The indictment was filed in the Western District Court of Texas in Austin, does not clarify the occupation of Garza Quintero but the name matches that of a broker in Nuevo Laredo, which operated in the patent office since 1994, and who died at age 51 in Laredo, Texas on July 31.
More accounts JP Morgan was not the only bank used for this operation. In the original indictment, filed in June, twelve accounts were secured and and detailed in the United States by Los Zetas as front companies, including six in Bank of America and five in Wells Fargo, which are the second and fourth largest financial institutions in the U.S.. The new indictment against Los Zetas also includes Alexandra Garcia Treviño, daughter of Joseph Treviño Morales, and brother of Miguel Angel as well as the Oklahoma ranch owner where in June nearly 400 horses were secured and Jesus Maldonado Huitrón, a trainer of Quarter Horses was arrested. Altogether, 19 people are on trial in this case, although the two most important, Michelangelo and Omar Trevino Morales, remain at large, while the ten detainees-some bail-including his brother Joseph, his wife Zuleima, businessman Francisco Colorado Cessa Veracruz and Carlos Miguel Nayen Borbolla.
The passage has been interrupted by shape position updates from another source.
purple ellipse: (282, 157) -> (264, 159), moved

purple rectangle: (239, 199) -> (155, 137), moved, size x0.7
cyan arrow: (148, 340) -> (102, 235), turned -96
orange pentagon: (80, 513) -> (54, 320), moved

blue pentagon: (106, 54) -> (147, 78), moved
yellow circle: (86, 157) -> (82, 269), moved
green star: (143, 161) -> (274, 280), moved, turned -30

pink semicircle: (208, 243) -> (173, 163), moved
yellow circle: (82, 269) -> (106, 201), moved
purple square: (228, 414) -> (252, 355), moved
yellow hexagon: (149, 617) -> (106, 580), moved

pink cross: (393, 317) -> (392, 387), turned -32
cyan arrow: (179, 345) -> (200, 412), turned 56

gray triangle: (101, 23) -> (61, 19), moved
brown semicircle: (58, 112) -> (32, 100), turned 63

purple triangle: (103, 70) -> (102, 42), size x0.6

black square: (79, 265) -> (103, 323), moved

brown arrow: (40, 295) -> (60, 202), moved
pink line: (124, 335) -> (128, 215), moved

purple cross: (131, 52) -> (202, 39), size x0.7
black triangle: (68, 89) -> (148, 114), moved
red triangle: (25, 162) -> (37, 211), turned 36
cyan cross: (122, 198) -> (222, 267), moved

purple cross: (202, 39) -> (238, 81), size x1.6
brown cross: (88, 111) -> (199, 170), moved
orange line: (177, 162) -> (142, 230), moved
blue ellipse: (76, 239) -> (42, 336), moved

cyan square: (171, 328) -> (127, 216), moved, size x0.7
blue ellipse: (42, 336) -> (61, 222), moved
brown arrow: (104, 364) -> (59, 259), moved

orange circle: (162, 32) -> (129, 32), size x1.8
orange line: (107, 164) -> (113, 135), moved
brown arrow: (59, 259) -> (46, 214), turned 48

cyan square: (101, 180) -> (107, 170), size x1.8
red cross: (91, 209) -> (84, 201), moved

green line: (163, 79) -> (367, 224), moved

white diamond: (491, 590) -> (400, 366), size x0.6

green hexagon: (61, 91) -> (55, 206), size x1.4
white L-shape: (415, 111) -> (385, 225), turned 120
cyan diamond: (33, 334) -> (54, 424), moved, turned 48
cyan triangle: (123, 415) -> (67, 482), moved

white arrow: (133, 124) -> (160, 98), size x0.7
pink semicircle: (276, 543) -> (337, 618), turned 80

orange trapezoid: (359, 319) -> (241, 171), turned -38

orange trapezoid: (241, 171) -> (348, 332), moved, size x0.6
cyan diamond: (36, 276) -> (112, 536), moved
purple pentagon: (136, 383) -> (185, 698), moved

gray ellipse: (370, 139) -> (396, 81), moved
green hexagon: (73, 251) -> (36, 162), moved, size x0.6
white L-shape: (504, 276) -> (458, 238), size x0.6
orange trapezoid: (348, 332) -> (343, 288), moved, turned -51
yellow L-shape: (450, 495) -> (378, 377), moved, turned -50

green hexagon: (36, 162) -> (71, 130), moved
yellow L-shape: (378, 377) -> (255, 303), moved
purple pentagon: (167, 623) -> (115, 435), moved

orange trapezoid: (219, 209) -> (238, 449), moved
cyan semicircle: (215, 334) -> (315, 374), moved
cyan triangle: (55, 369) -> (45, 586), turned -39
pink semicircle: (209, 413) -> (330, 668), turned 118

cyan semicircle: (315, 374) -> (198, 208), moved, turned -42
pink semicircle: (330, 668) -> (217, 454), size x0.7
Five Restaurant Workers Slain in Nuevo Laredo
A group of armed assassins killed five employees of a restaurant in Nuevo Laredo Thursday, including a woman eight months pregnant, officials said.
The attack occurred at the La Palma Restaurant, located on Alvaro Obregon in the center of the city.
An Army official said a group of armed men came specifically to attack the local restaurant employees.
This Thursday the mayor of Nuevo Laredo, Benjamin Galvan, gave his government report at the nearby Cultural Center of the city, which was heavily guarded by members of the police and army.
No one wanted to provide any details to help identify the group of assassins.